■ **Assignment**: Check each line of the listing for the string "البضائع". Copy those where it appears.

====

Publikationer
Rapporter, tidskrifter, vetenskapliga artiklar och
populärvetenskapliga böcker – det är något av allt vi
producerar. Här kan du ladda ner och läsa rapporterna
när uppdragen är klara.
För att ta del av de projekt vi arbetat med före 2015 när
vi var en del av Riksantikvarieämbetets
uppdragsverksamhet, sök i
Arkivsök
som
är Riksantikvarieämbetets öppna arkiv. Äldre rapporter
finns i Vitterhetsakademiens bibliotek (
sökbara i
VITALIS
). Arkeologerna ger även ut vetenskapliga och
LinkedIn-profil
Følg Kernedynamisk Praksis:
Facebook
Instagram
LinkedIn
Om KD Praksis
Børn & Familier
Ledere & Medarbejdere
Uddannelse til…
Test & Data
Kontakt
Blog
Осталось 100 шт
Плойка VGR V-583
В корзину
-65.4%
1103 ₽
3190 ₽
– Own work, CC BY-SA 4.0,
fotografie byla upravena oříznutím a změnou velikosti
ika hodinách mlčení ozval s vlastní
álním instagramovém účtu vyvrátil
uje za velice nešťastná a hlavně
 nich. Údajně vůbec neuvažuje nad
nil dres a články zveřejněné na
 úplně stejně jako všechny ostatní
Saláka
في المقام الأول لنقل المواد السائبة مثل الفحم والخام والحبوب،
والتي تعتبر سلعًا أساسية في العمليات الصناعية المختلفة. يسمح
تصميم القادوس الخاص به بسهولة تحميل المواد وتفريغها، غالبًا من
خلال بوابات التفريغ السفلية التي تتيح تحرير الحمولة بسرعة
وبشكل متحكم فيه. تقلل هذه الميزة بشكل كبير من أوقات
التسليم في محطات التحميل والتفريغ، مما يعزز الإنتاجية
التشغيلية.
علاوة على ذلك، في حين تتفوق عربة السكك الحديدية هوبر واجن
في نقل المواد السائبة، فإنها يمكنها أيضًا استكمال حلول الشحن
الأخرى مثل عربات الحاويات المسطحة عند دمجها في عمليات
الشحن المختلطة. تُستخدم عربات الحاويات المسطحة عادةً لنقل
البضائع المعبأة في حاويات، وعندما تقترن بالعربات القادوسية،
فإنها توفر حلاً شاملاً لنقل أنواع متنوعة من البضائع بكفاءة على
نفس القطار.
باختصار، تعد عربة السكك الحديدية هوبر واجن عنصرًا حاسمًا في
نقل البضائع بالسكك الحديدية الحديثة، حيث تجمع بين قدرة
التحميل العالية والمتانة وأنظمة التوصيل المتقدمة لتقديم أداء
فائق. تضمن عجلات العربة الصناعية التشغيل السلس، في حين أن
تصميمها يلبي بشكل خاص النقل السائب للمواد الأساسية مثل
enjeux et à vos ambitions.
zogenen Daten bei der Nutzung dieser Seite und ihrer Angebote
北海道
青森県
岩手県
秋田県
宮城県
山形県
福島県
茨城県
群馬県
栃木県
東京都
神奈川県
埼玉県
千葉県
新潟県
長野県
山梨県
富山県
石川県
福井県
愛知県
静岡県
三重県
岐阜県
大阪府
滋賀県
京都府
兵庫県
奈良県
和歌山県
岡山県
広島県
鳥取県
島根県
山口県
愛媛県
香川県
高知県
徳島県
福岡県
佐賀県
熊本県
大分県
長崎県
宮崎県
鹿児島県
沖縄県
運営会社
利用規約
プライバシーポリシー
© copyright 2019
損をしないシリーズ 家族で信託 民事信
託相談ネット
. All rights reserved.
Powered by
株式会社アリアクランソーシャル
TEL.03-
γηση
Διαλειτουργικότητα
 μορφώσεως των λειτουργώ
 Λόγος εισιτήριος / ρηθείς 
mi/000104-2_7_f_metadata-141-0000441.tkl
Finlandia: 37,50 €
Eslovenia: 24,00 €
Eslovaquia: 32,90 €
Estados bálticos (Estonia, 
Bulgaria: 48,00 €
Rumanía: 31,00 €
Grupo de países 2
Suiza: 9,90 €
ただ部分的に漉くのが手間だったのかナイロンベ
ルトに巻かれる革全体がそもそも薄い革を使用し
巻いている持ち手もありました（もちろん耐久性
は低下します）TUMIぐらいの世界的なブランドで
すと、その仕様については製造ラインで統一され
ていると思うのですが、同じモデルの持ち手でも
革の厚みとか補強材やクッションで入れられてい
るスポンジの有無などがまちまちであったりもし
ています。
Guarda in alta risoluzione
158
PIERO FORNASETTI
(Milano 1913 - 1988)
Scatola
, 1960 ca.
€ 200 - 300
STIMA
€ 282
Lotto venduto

====

■ **Task answer**:
البضائع المعبأة في حاويات، وعندما تقترن بالعربات القادوسية،
فإنها توفر حلاً شاملاً لنقل أنواع متنوعة من البضائع بكفاءة على
نقل البضائع بالسكك الحديدية الحديثة، حيث تجمع بين قدرة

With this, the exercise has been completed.